Wiardi Beckman was geen 'onvermijdelijk' socialist. Hij kwam - geboren in 1904 in Nijmegen - uit een artsengezin, maar werd vooral door zijn moeder wel met een groot sociaal plichtsgevoel opgevoed. Al in zijn gymnasiumtijd was hij overtuigd aanhanger van Troelstra's SDAP en beschouwde hij zijn deelname als een plicht van solidariteit van iemand die in alle opzichten bevoorrecht was.

Na het gymnasium studeerde hij geschiedenis in Leiden, waar hij onder Johan Huizinga's leermeesterschap in 1931 promoveerde tot doctor in de letteren op een historische studie over het syndicalisme in Frankrijk. Intussen stond hij Troelstra bij in het schrijven van diens gedenkschriften en voltooide die, door het redigeren van het vierde deel, na Troelstra's overlijden. Huizinga had hem voor de wetenschap willen behouden, maar Wiardi Beckman koos voor de politiek. Eerst als jong assistent-hoofdredacteur van het Vrije Volk (en de andere bladen van De Arbeiderspers), vanaf 1937 als hoofdredacteur en als lid van de Eerste Kamer.

In feite was Wiardi Beckman de belangrijkste auteur, onder Vorrinks wakend oog - van het in 1937 aanvaarde nieuwe Beginselprogramma van de SDAP, waarmee zijn invloed ver reikte over de bezettingsjaren heen. Het eerste beginselprogramma van de naoorlogse Partij van de Arbeid vertoont met Wiardi Beckmans tekst immers grote gelijkenis. Wiardi Beckman verdedigde deze op het congres van 1937, dat het programma vaststelde. In het partijbestuur was hij de man van radicale ideologische vernieuwing tezamen met Vorrink en Banning. Belangrijke steun en voeding daarvoor kwamen van het wetenschappelijk bureau onder Tinbergen en Vos, dat in 1935 het Plan van de Arbeid publiceerde.

De democraat (en daarom felle anti-communist) Wiardi Beckman heeft de Nederlandse sociaal-democratie geleerd historisch te staan in de traditie van de Nederlandse geschiedenis, in opstand en vrijheidsstrijd begonnen, en daarin te zijn geworteld. Tijdens de bezettingsjaren heeft hij, zolang het kon, sociaal-democraten en anderen, ook de pseudo-vernieuwers, daaraan publiek herinnerd.

De socialist Wiardi Beckman kwam, met Tinbergen en Vos, op voor een planmatige en gestuurde economie die een einde zou kunnen maken aan de gruwelijke werkloosheid en de massale armoede van die jaren. Niet door op te roepen tot klassenstrijd, maar tot samenwerking met andere sociaal vooruitstrevende krachten in Nederland. Zijn belangrijkste verwijt aan vooral de katholieken was dat zij een dergelijke samenwerking stelselmatig bleven afwijzen.

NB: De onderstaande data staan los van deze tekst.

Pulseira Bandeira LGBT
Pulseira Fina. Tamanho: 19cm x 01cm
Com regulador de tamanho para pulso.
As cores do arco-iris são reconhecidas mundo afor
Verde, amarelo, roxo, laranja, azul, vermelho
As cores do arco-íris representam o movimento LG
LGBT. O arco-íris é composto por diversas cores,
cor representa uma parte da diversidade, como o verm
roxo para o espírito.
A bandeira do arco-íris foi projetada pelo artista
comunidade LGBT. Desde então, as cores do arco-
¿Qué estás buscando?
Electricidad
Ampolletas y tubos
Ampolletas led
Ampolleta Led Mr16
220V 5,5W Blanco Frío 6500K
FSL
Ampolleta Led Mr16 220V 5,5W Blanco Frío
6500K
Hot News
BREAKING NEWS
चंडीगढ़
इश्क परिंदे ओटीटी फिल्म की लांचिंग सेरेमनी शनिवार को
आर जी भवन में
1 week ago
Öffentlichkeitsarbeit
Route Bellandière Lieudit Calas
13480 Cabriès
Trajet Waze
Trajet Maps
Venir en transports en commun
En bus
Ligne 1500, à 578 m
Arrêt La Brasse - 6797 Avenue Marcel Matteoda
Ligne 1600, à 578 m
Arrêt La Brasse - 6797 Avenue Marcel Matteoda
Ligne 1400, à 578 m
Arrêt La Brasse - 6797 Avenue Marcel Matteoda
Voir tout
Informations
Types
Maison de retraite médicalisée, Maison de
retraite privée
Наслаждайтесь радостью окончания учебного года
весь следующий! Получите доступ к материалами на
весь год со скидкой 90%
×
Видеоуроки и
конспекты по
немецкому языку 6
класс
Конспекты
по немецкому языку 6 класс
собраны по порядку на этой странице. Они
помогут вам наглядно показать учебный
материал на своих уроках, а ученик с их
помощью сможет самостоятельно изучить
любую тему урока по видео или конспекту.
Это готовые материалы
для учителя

Wiardi Beckman pleitte, zowel in het Beginselprogramma als in zijn optreden in de Eerste Kamer, voor een behoorlijke defensie - niet, zoals Colijn bepleitte, ten koste van alles, maar wel als prioriteit naast de sociale politiek. In tegenstelling tot Banning - en tot heel de SDAP in de jaren twintig - kwam hij op voor een zo goed mogelijke militaire verdediging:

'Het is veel waard, dat men weet in het buitenland, dat ons volk één is in bereidheid om voor het behoud van het vrije Nederland offers te brengen; één is in den wil om onze zelfstandigheid ongerept te bewaren.'

 Aldus Wiardi Beckman in 1939 in de Eerste Kamer die zijn interventie hield onder het motto: 'Liever den ondergang dan slaaf.' Een motto dat hij vanaf 10 mei 1940 als reserve-officier en vervolgens als verzetsman overtuigd heeft nageleefd.

J.Th.J. van den Berg
De tekst is ontleend aan J. Th. J. van den Berg, 'Wiardi Beckman Stichting, Taak en werkwijze', Amsterdam, 1989.